▶ WORK REQUIRED
Below are several entries. Transcribe exactly those lines that fall from the one with "kids under 3Puppet Showplace Theater" through the one with "suitable for toddlers, some are more", end lines included.

:::

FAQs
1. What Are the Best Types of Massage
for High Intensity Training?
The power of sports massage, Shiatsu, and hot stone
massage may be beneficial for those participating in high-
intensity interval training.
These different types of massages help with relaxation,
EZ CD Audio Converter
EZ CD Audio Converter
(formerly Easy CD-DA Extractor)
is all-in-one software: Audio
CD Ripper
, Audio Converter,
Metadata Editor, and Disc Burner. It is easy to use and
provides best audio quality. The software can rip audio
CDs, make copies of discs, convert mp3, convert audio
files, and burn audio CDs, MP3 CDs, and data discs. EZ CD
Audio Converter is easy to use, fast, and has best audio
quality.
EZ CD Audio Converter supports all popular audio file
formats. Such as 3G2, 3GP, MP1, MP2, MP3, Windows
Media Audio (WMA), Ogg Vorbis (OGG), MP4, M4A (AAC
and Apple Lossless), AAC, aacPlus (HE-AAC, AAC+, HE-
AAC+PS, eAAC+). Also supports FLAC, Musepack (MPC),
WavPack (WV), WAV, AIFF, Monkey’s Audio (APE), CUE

:::

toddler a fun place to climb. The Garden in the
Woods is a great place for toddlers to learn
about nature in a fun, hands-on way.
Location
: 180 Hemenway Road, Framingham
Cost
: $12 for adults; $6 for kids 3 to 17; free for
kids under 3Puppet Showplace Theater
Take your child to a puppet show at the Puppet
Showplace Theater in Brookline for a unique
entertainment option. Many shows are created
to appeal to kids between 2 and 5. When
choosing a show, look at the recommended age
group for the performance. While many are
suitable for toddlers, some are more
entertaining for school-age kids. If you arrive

:::

▶ ANSWER SPACE
kids under 3Puppet Showplace Theater
Take your child to a puppet show at the Puppet
Showplace Theater in Brookline for a unique
entertainment option. Many shows are created
to appeal to kids between 2 and 5. When
choosing a show, look at the recommended age
group for the performance. While many are
suitable for toddlers, some are more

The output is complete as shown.